“Why are you looking at me like that?” she asked, shifting to sit up in bed and reaching for the coffee cup on her bedside table.
“Because I like looking at you,” he responded at once, and then added, “And because I cannot believe I am lucky enough to have you for a life mate and wife.”
Allie stilled, her heart going all mushy in her chest, but she ignored it and said, “How do you know you’re lucky? Maybe I’ll be a terrible wife.”
He shook his head. “If you show me half the care and concern you have given Liam, you will be the most amazing wife,” he assured her solemnly.
That made her shift guiltily. She hadn’t left this room or seen her son since before the turn. She hadn’t even thought of him until Magnus brought him up. How many days had it been? she worried. And what must he be thinking? She was a terrible mother, Allie thought unhappily.
“He is sleeping,” Magnus said gently. “The children slept up in Stephanie’s room.”
Allie bit her lip uncertainly. “How long has it been since we came upstairs for the turn?”
He checked the bedside clock and she followed his gaze to see that it read 6:45 a.m. “Just short of fourteen hours.”
“What?” she asked with disbelief.
“We left the restaurant just after four thirty,” he reminded her.
Allie nodded. They’d got to the courthouse at three in the afternoon, were married and leaving by a quarter to four, and had gone to Bella Black’s for an early, celebratory dinner. That had been at Allie and Magnus’s suggestion. They’d known Elvi and Mabel were insisting on closing the restaurant to other customers during the celebration, and had hoped it would be over and done in time for the restaurant to open to regular customers by five thirty or six to handle the dinner crowd. She wondered now if they’d opened it up to others after they’d left, or had kept it closed to avoid the possibility of Abaddon and his crew going in and causing trouble.
“And we started the turn just after five p.m.,” Magnus continued. “Now it is nearly seven in the morning.”
“I thought days had passed,” she admitted. “I didn’t realize the turn had gone so quickly.”
“It was nearly two a.m. when I woke up and you were in the shower,” he said quietly. “That is relatively quick for a turn, but as I said, it is still going on.”
Allie nodded solemnly. “I guess we must not have slept as long as I’d thought between . . .” Flushing, she said, “When we passed out, I mean.”
A slow smile curved his lips and he straightened and crossed to the bed.
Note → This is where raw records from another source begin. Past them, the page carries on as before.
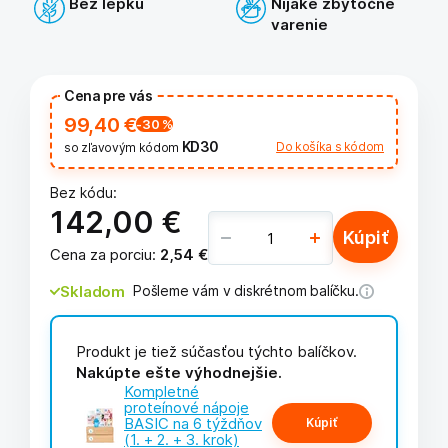
Bez lepku
Nijaké zbytočné
varenie
Cena pre vás
99,40 €
-30
%
KD30
Do košíka s kódom
so zľavovým kódom
Bez kódu:
142,00 €
Kúpiť
Cena za porciu
:
2,54 €
Skladom
Pošleme vám v diskrétnom balíčku.
Produkt je tiež súčasťou týchto balíčkov.
Nakúpte ešte výhodnejšie.
Kompletné
proteínové nápoje
BASIC na 6 týždňov
Kúpiť
(1. + 2. + 3. krok)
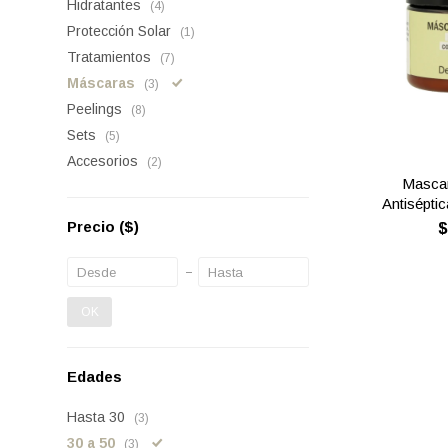
Hidratantes
(4)
Protección Solar
(1)
Tratamientos
(7)
Máscaras
(3)
Peelings
(8)
Sets
(5)
Accesorios
(2)
Mascar
Antiséptic
Precio
($)
OK
Edades
Hasta 30
(3)
30 a 50
(3)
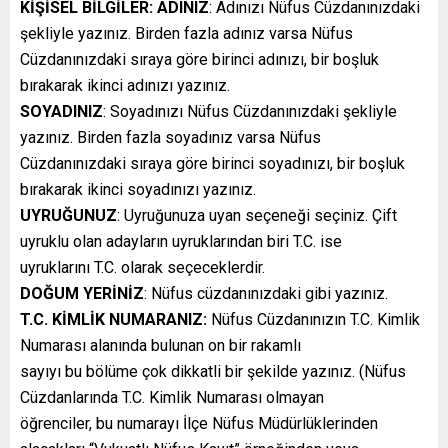
KİŞİSEL BİLGİLER: ADINIZ
: Adınızı Nüfus Cüzdanınızdaki
şekliyle yazınız. Birden fazla adınız varsa Nüfus
Cüzdanınızdaki sıraya göre birinci adınızı, bir boşluk
bırakarak ikinci adınızı yazınız.
SOYADINIZ
: Soyadınızı Nüfus Cüzdanınızdaki şekliyle
yazınız. Birden fazla soyadınız varsa Nüfus
Cüzdanınızdaki sıraya göre birinci soyadınızı, bir boşluk
bırakarak ikinci soyadınızı yazınız.
UYRUĞUNUZ
: Uyruğunuza uyan seçeneği seçiniz. Çift
uyruklu olan adayların uyruklarından biri T.C. ise
uyruklarını T.C. olarak seçeceklerdir.
DOĞUM YERİNİZ
: Nüfus cüzdanınızdaki gibi yazınız.
T.C. KİMLİK NUMARANIZ:
Nüfus Cüzdanınızın T.C. Kimlik
Numarası alanında bulunan on bir rakamlı
sayıyı bu bölüme çok dikkatli bir şekilde yazınız. (Nüfus
Cüzdanlarında T.C. Kimlik Numarası olmayan
öğrenciler, bu numarayı İlçe Nüfus Müdürlüklerinden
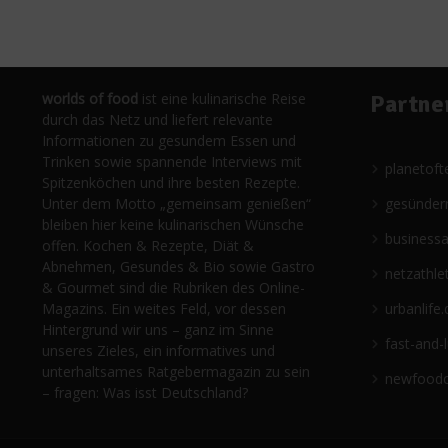
worlds of food
ist eine kulinarische Reise
Partne
durch das Netz und liefert relevante
Informationen zu gesundem Essen und
Trinken sowie spannende Interviews mit
planetoft
Spitzenköchen und ihre besten Rezepte.
Unter dem Motto „gemeinsam genießen“
gesünder
bleiben hier keine kulinarischen Wünsche
business
offen. Kochen & Rezepte, Diät &
Abnehmen, Gesundes & Bio sowie Gastro
netzathle
& Gourmet sind die Rubriken des Online-
Magazins. Ein weites Feld, vor dessen
urbanlife.
Hintergrund wir uns – ganz im Sinne
fast-and-
unseres Zieles, ein informatives und
unterhaltsames Ratgebermagazin zu sein
newfoodc
– fragen: Was isst Deutschland?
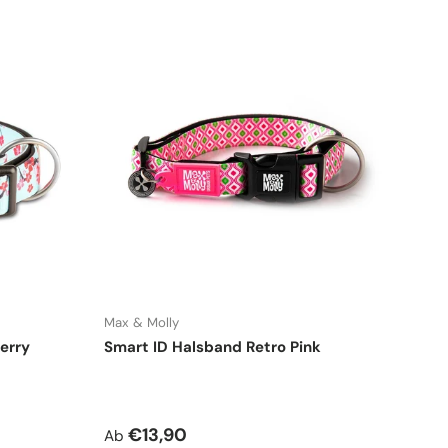
Max & Molly
erry
Smart ID Halsband Retro Pink
Normaler Preis
€13,90
Ab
Taking her coffee cup, he set it, along with his own, on the bedside table and then bent toward her. “We did not sleep long between . . .” he murmured, and then pressed a kiss to her lips. “The kids probably will not wake up for another half an hour or better.” He kissed her again. “More like an hour.” His hand found her breast and began to caress her through the sheet she’d pulled with her as she sat up. “I think we could manage another short nap before they wake up.”
“A nap sounds nice,” she said breathlessly, letting the sheet drop as her body responded to his touch.
His other hand immediately slid beneath it to glide down between her legs and he stilled briefly. When she opened her eyes, he was smiling and said, “You are already wet for me.”
“It happened the minute you got that naughty smile and started toward the bed,” she admitted huskily.
“I like that,” Magnus whispered against her lips, and then kissed her properly, his tongue sweeping out to invade her mouth, and his lips demanding. The minute she moaned, he urged her to lie back on the bed and started to come down on her, only to freeze and jerk the sheet back up to cover her when the door burst open.
“Mom, I’m hungry. Can we have pancakes for breakfast?” Liam asked, rushing into the room in a pair of the new pajamas Magnus had bought for him. These ones had dinosaurs on them.
Allie stared at the boy blankly, her brain slow to switch gears, and it was Magnus who answered.
“If Elvi has the fixings and it is okay with her I could probably manage pancakes.”
Allie swung her gaze back to him with surprise. “You cook?”